Cole noted that Donaldson did not tell ICBC he had steered left to avoid oncoming headlights when he reported the accident, and that his wife did not tell a 911 operator or the RCMP about the alleged oncoming headlights coming in his lane of traffic.
“I am satisfied the accused’s wife did not tell RCMP or 911 because the accused never told her, “ said Cole. “And the accused never told her because it wasn’t true.”
Cole said Donaldson looked into his rearview mirror on two occasions while traveling along Aberdeen Road “in order to see how far ahead he was of his brother-in-law. He did this because he was racing and I am satisfied he was traveling at a greater speed than his brother-in-law”.
Cole said Donaldson was driving in excess of 90 km/hour. The posted speed limit along Aberdeen Road is 50 km/hour.
The judge stated the incident happened when Crown witnesses Dave and Beth Regehr turned their car off Highway 6 and reported lights coming at them or in their lane from a car coming at a high rate of speed. The Regehrs went left to avoid a collision with the oncoming vehicle.
Cole accepted their testimony despite inconsistencies in their accounts during the trial and statements they gave to the police.
On the count of failing to remain at the scene, Cole said he was satisfied that Donaldson did stop on at least five separate occasions, but never gave his name to anyone at the scene, nor did he offer assistance to Carlson.

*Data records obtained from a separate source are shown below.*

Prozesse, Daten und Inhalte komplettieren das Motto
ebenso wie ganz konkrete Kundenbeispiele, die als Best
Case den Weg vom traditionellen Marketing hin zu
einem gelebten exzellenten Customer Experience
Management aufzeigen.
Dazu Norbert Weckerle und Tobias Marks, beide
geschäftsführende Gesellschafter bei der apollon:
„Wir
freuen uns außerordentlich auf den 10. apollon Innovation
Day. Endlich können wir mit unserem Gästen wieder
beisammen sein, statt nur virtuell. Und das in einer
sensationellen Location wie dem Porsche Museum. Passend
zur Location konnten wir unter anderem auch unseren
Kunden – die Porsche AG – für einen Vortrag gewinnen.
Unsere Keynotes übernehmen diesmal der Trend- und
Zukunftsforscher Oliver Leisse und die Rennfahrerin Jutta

“Based on the rate of speed and the impact of the vehicle on the deceased, he knew he had struck a person and that he or she was dead or dying on the side of the road,” said Cole. “He called 911 because he believed he had hit a person. And that’s the only rational reason he returned to the scene five times.
“He did not give any details to 911 but hung up because he did not want to accept responsibility for what he had done.”
Donaldson, dressed in a white shirt with light blue tie and grey jacket, showed little emotion curing Cole’s hour-long decision, though he did drop his head after being pronounced guilty.
His wife and parents were among seven people in the gallery supporting the accused as the verdict was read. Neither Donaldson, his family, nor his lawyers, Glenn Verdurmen and Paul Danyliu, spoke to the media after Cole’s decision.
The Carlson family was backed by close to 40 supporters, many wearing purple – Kiera-Leigh’s favourite colour – as they did throughout the trial.
“Wow,” said Len Carlson when asked about the support, fighting back tears. “It continued through the trial, today, back then. She has friends I didn’t know she had, and they’ve been by us ever since and continue to be there. It’s amazing she continues to be in their thoughts today. They’re amazing.”
Len Carlson said the verdict will help his family take another step in the grieving process, and when asked by a reporter if they think about the night their daughter was killed, Bev Carlson said “every day.”
“We dream about it,” she said.
Donaldson will be sentenced Friday at 10 a.m.